The runs rejuvenate me, but they’re not enough. I feel that I, and other mid-lifers, could also benefit from a boost of creative Jewish energy, specifically geared to our schedules and mindset. But the largest-scale, most innovative, Jewish initiatives ignore us, instead concentrating on a much younger generation.
Many Jewish organizations, seeking out “emerging adults,” as this younger generation is called, offer programs that are exclusive to them: free trips to Israel (Taglit-Birthright Israel); stipends to live in Israel (MASA); year-long jobs in social justice (Avodah); homes in pluralistic communities (Moishe Houses); and eco-programs galore (Adamah, Urban Adamah and Jewish Farm School, to name just three).
But for those of us hurtling through mid-life?
“My sense is that this is not a target population,” says Leora Isaacs, a longtime Jewish education consultant. Plus, “Moms are always the last in line.”
Forbes Magazine recently called my cohort “the smaller and often forgotten Generation X.”
Imagine my delight then, when a friend told me of an organization focusing its energies on my neglected people. The organization, known as The Jewish Women’s Renaissance Project (JWRP), dubs itself as a Birthright for women.
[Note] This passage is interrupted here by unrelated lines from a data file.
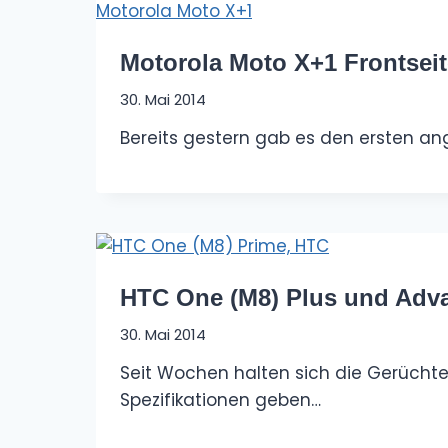
Motorola Moto X+1 Frontseit
30. Mai 2014
Bereits gestern gab es den ersten a
HTC One (M8) Plus und Adv
30. Mai 2014
Seit Wochen halten sich die Gerücht
Spezifikationen geben…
Participants pay the plane fare to the Holy Land, but the organization and its local partners cover all other expenses during this nine-day trip.
Participants say, “For the first time, I wasn’t somebody’s wife, mother, employee or employer. If you give and give and give, the well can run dry,” says Lori Palatnik, JWRP’s founding director. Launched in 2008, it already has 62 partner organizations around the globe, and by the end of 2013, it will have sent almost 4,000 women to Israel. “I’ve never been involved in a project that has taken off like a rocket,” as this one has, says Palatnik.
The requirements? Applicant should: 1) have children under the age of 18 living at home; 2) be in good mental and physical health; and 3) not be fully observant of Shabbat, since the project focuses on women with less knowledge about and commitment to Jewish life.
Of course, some middle-aged women manage to incorporate intense, new Jewish experiences into the dizzying busy-ness of their days, even without programing that strictly caters to them. My friend Andrea Fisher, a lawyer with three children, set aside three-and-a-half hours each week to study Hebrew and participate in an adult b’nai mitzvah class at Congregation Rodeph Sholom in 2010. The experience helped her feel like she “really belonged.”
Another friend, the Brooklyn-based writer Debra Nussbaum Cohen, who is also the mother of three children, took a hiatus from the working world in 2009, and spent the year as a Drisha Arts Fellow. She studied biblical Hebrew in a class of mostly much younger women. She recalls, “It was the hardest thing I have ever done mentally, but also it was so enriching and gratifying.” Debra agrees that few organizations focus on our cohort, but also thinks we need to seek out opportunities on our own. She says, “I find it a little perplexing. Why don’t people feel like they can go out and take advatnage of what is available to us?”
Still, I can’t help wishing more leaders would follow the marketing model of the Renaissance Project. It would be such a gift to us middle-aged parents, whose dreams may be more limited than they were 20 years ago, but whose spiritual needs have shifted but not diminished. As Palatnik says, “If you inspire a 20-year-old young man, you inspire a 20-year-old young man. But if you inspire a mother, you can inspire the whole family.”